5

1.1K 161 21
                                    

Ketika Aditya Utama mengajaknya makan siang, Sita mengira mereka akan pergi ke mal atau restoran sekitar sini seperti... entahlah, seperti orang normal pada umumnya?

Alih-alih pergi, Aditya malah mengajak Sita ke dapur rumahnya, yang lebih mirip dapur untuk pemotretan majalah daripada dapur rumah. Di sepanjang satu sisi, meja-meja baja stainless, kompor berdiri, oven, microwave, rak besi penuh stoples-stoples kaca, mengesankan dapur industrial yang dingin dan steril. Di sisi satunya, meja kayu panjang dengan tiga kursi dan satu bangku panjang, dengan taplak meja merah-putih berpola gingham. Tiga pajangan kristik tertempel di dinding atas meja makan. Pajangan pertama bergambar rumah-rumah pedesaan Eropa, yang kedua bergambar pohon bunga ceri dan jembatan melengkung di atas sungai kecil, yang ketiga bergambar mercusuar tepi pantai.

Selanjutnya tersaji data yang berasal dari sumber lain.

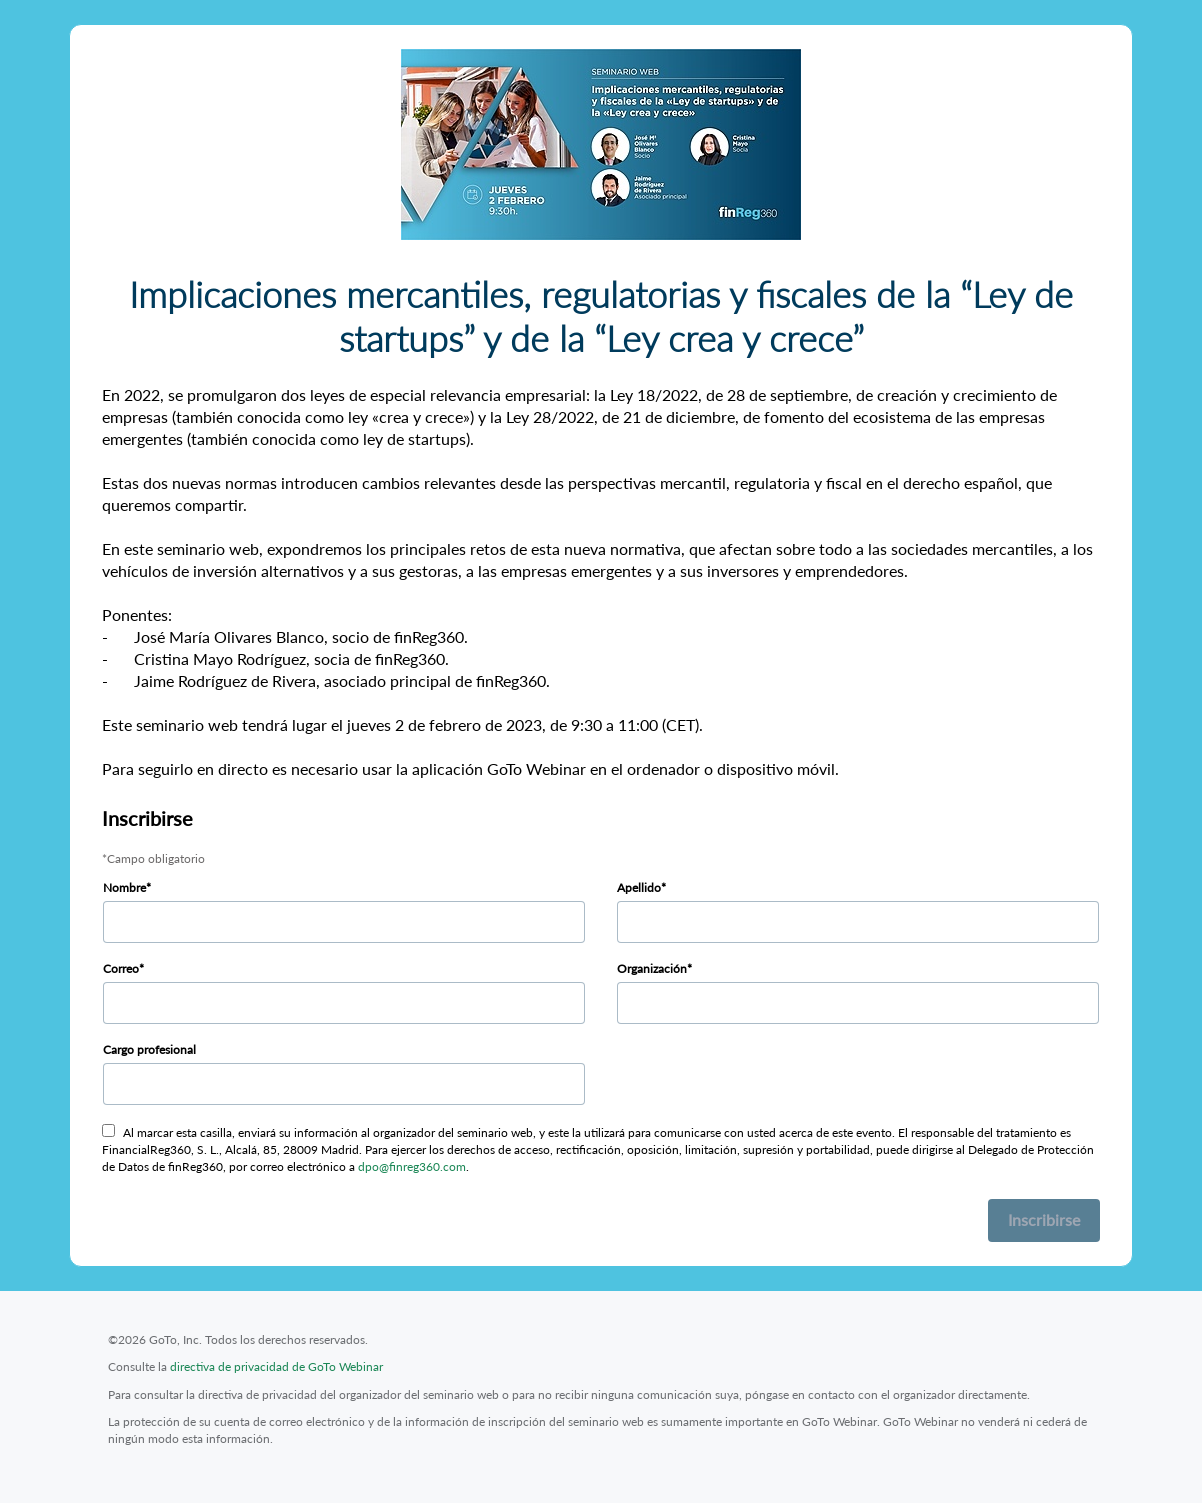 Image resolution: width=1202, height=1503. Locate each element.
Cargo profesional (149, 1049)
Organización (652, 968)
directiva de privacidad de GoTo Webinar (276, 1366)
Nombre (124, 887)
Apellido (639, 887)
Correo (121, 968)
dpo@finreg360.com (412, 1166) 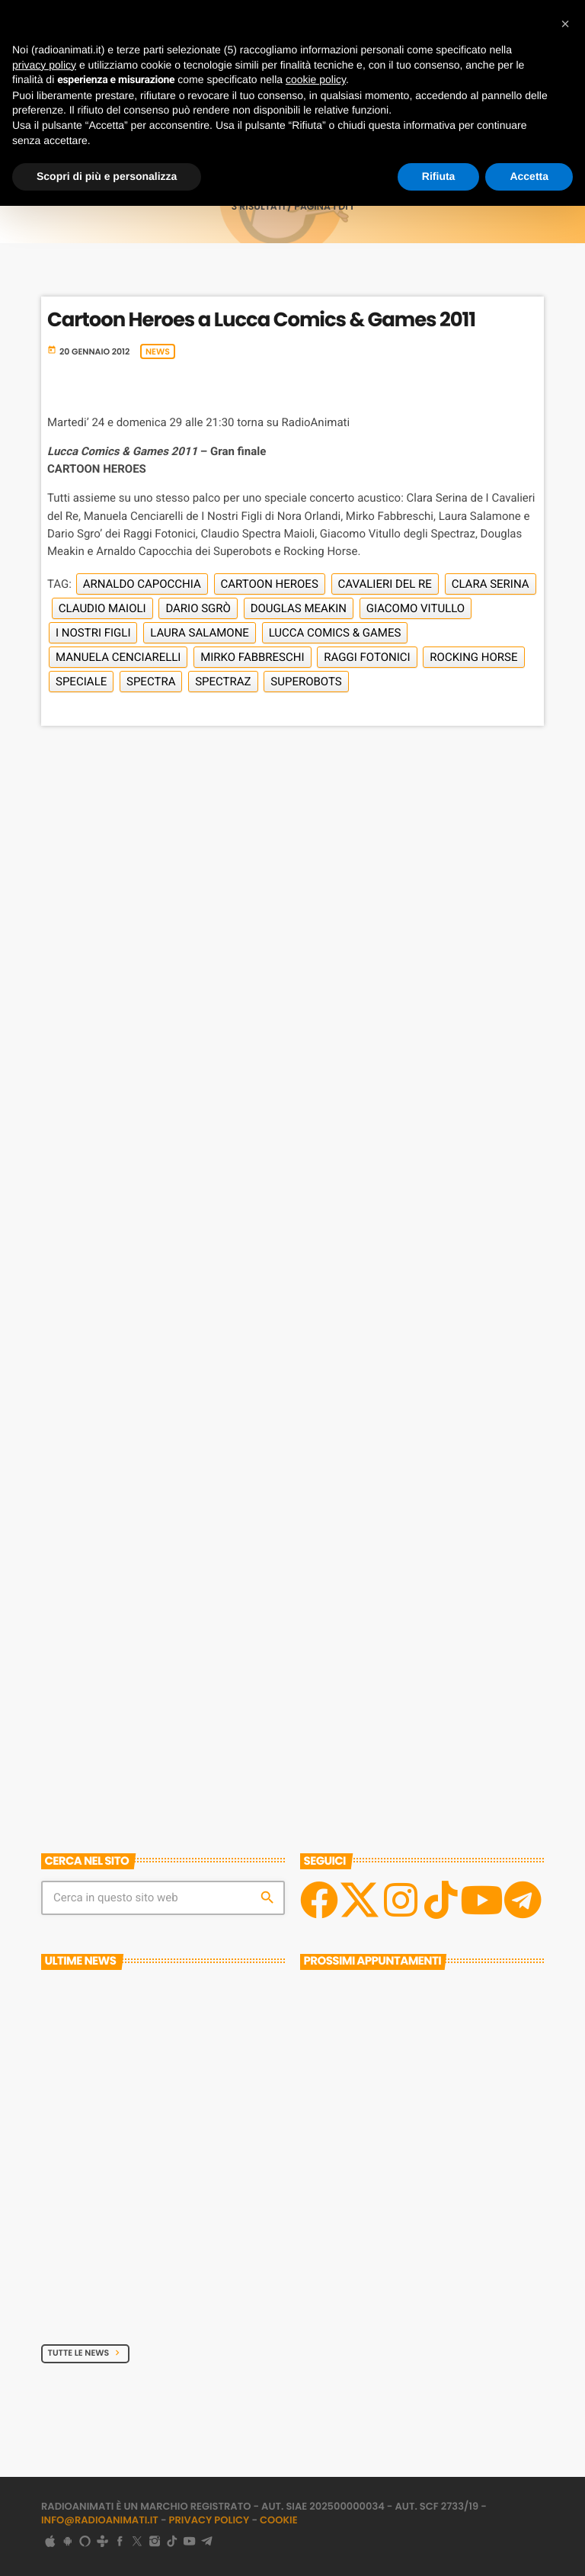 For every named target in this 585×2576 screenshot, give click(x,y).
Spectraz (223, 681)
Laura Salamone (199, 633)
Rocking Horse (473, 657)
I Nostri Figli (93, 633)
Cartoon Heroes (269, 584)
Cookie (279, 2520)
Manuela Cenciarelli (118, 657)
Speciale (81, 681)
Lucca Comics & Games (335, 633)
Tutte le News (85, 2353)
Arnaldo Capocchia (142, 584)
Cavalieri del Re (385, 584)
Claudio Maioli (102, 608)
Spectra (150, 681)
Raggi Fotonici (367, 657)
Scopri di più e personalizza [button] (107, 176)
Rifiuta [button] (439, 176)
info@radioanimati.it (99, 2520)
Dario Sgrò (198, 608)
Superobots (305, 681)
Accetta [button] (529, 176)
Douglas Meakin (299, 608)
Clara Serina (490, 584)
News (157, 351)
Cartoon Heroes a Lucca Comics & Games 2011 (261, 320)
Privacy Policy (209, 2520)
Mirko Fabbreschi (252, 657)
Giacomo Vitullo (415, 608) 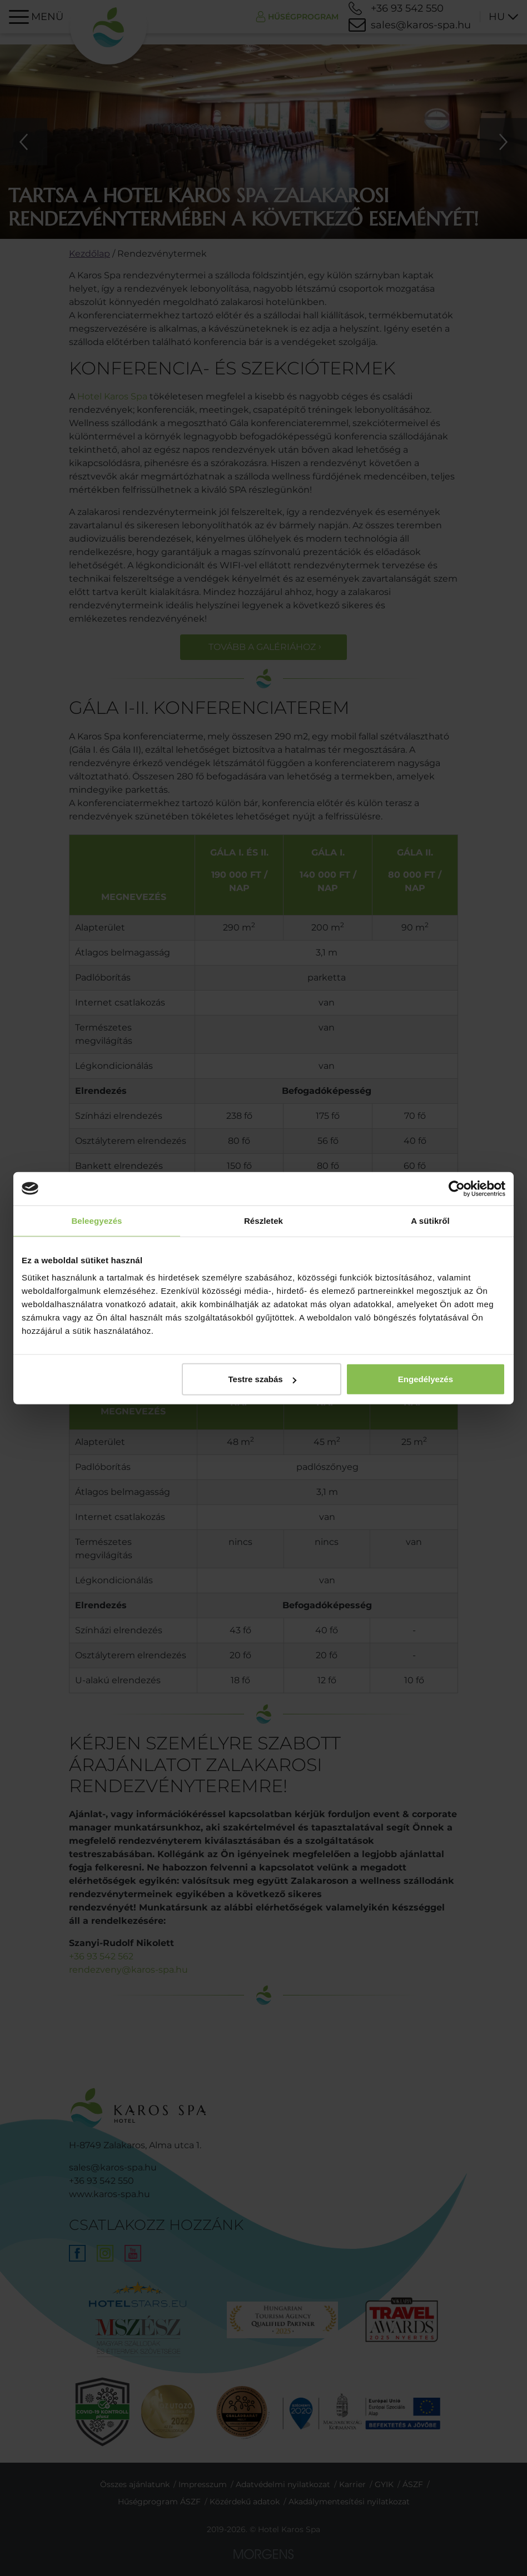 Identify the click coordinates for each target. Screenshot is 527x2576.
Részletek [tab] (263, 1220)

Sita otomatis berhenti berjalan saat melihat ketiga gambar itu. "Wow," komentarnya pendek. Dia tidak ingat kapan terakhir kalinya dia melihat kristik menjadi panjangan dinding. Terasa amat bertolak belakang dengan suasana keseluruhan dapur yang dingin, benda kerajinan tangan semacam ini membuat ruangan sedikit hangat dan manusiawi.

Aditya tertawa kecil, dia ikut berdiri di samping Sita, turut melihat tiga kristik berbingkai itu. "Aku sedang mengerjakan yang keempat. Kristik rumah tepi hutan," kata Aditya dengan kebanggaan yang tak terbendung. "Kapan-kapan nanti kutunjukkan."

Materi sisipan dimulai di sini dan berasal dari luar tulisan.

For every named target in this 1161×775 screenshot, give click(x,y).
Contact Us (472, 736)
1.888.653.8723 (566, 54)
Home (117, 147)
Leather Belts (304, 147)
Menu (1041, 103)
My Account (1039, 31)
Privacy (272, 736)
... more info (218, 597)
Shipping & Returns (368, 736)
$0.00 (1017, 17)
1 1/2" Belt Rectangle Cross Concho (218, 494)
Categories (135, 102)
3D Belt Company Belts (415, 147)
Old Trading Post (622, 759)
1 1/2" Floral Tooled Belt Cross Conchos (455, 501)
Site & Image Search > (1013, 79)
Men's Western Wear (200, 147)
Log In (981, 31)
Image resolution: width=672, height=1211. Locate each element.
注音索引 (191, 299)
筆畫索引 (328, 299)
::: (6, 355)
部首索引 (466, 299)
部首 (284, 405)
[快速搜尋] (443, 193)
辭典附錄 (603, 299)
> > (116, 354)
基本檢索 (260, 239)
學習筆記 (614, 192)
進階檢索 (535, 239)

Sita mengangkat alis. Kristik itu jadi lebih janggal lagi karena Aditya Utama sendiri yang mengerjakannya.

Tak urung, Sita meringis mendengar ucapan Aditya. 'Kapan-kapan' terdengar amat optimis saat Sita yakin dia tak akan menginjakkan kaki ke rumah ini lagi.

"Duduklah, biar kusiapkan dulu makan siang kita," kata Aditya.

Sita menurut, dia duduk menghadap meja makan.

Aditya berjalan ke seberang ruangan sembari menggulung lengan kemejanya. Sita memperhatikan punggung lelaki itu dalam diam.

"Kenapa badanmu berbau kayu putih?" tanya Sita, tak bisa menahan diri untuk tak bertanya. "Kamu masuk angin sepanjang hari atau bagaimana?"

Aditya yang kini sedang menggulung lengan kemeja kanan berhenti sejenak, dan menatap Sita bingung. Aditya lalu mencubit bagian depan kemejanya, lalu membawanya ke hidung, mengendusnya. "Oh," katanya sembari tertawa kecil.

"Apanya yang 'oh'?"

"Aku baru sadar kalau tubuhku berbau kayu putih. Tidak pernah ada yang berkomentar sebelumnya," kata lelaki itu. "Mungkin karena hanya kamu yang berada cukup dekat denganku."

Setelah berkata begitu, Aditya kembali balik badan, sementara Sita duduk terbengong-bengong.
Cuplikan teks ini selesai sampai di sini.